Welcome to the forum, Andrshdz.
First off, a few pointers on how to post here so that you get the best possible answers:
1) Please post data in text form, not as graphics. On the one hand this makes it hard to read for people with alternative devices (like smartphones, handhelds and so on), on the other hand graphics take up a lot of bandwidth while transmitting text is very "cheap". Cut and paste your data off the screen and put it between CODE-tags, so that it will look like this:
$ print - "This is an example."
This is an example.
2) Always be as precise as possible. We cannot see what is on your screen and we do not know your system. Yes, you said "UNIX", but "UNIX" is a whole family of operating systems. State exactly which UNIX and which version (like "IBM AIX, version 7.1.3" or "Ubuntu 12.04 LTS with kernel 3.19"). If unsure, post the output of the command uname -a
. This way you can skip the question in return "which OS?" and get a direct answer immediately. Also post all the error messages you get when you executed your command. UNIX is usually very clear in stating why it can't do what the user wants. We do not expect you to be able to always make sense of the error, but experts usually can - and they can tell you what went wrong if they only know what the system returned as diagnostic message.

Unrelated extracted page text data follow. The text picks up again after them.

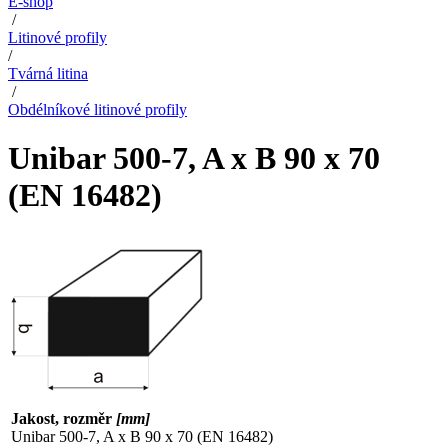
E-shop
/
Litinové profily
/
Tvárná litina
/
Obdélníkové litinové profily
Unibar 500-7, A x B 90 x 70
(EN 16482)
Jakost, rozměr
[mm]
Unibar 500-7, A x B 90 x 70 (EN 16482)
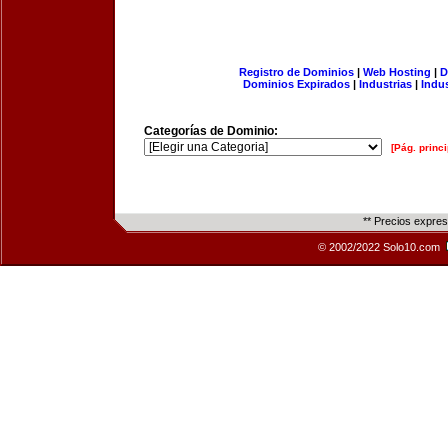
Registro de Dominios
|
Web Hosting
|
D
Dominios Expirados
|
Industrias
|
Indu
Categorías de Dominio:
[Pág. princi
** Precios expre
© 2002/2022 Solo10.com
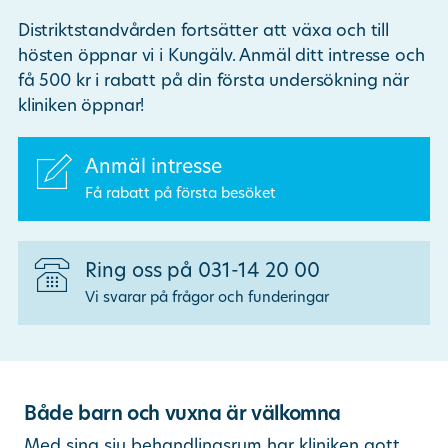
Distriktstandvården fortsätter att växa och till
Ändra/avboka tid
hösten öppnar vi i Kungälv. Anmäl ditt intresse och
få 500 kr i rabatt på din första undersökning när
kliniken öppnar!
Sök
Anmäl intresse
other languages
Få rabatt på första besöket
Ring oss på 031-14 20 00
Vi svarar på frågor och funderingar
Både barn och vuxna är välkomna
Med sina sju behandlingsrum har kliniken gott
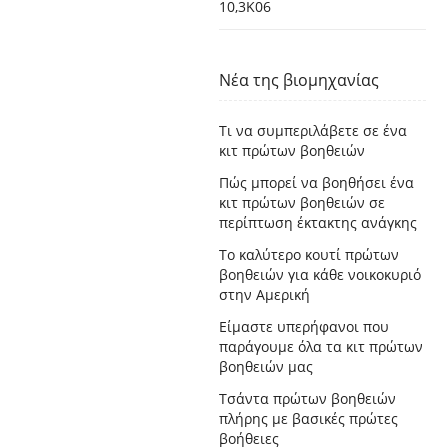
10,3K06
Νέα της βιομηχανίας
Τι να συμπεριλάβετε σε ένα
κιτ πρώτων βοηθειών
Πώς μπορεί να βοηθήσει ένα
κιτ πρώτων βοηθειών σε
περίπτωση έκτακτης ανάγκης
Το καλύτερο κουτί πρώτων
βοηθειών για κάθε νοικοκυριό
στην Αμερική
Είμαστε υπερήφανοι που
παράγουμε όλα τα κιτ πρώτων
βοηθειών μας
Τσάντα πρώτων βοηθειών
πλήρης με βασικές πρώτες
βοήθειες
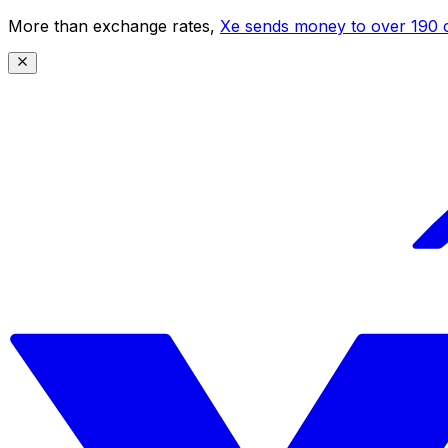
More than exchange rates,
Xe sends money to over 190 c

Pheeewww, after this lengthy introduction lets get to your problem:
First, as Aia correctly pointed out, you were lucky that your command didn't work because you could have wiped your system. Notice: UNIX (every UNIX) is a system from experts for experts. There is no such thing as "Are you sure you want ....?"-second-guessing. Give the command to do something terminally fatal and if you have the right to do it the system will do it without further ado.
That doesn't mean you shouldn't try: experience is what you get in the moment right after the one you'd have needed it and most of todays experts have done something extremely silly in their career. Most of us have done so more than once. After all, dealing with the consequences of our silliness made us grow into the resourceful tricky devils we are today.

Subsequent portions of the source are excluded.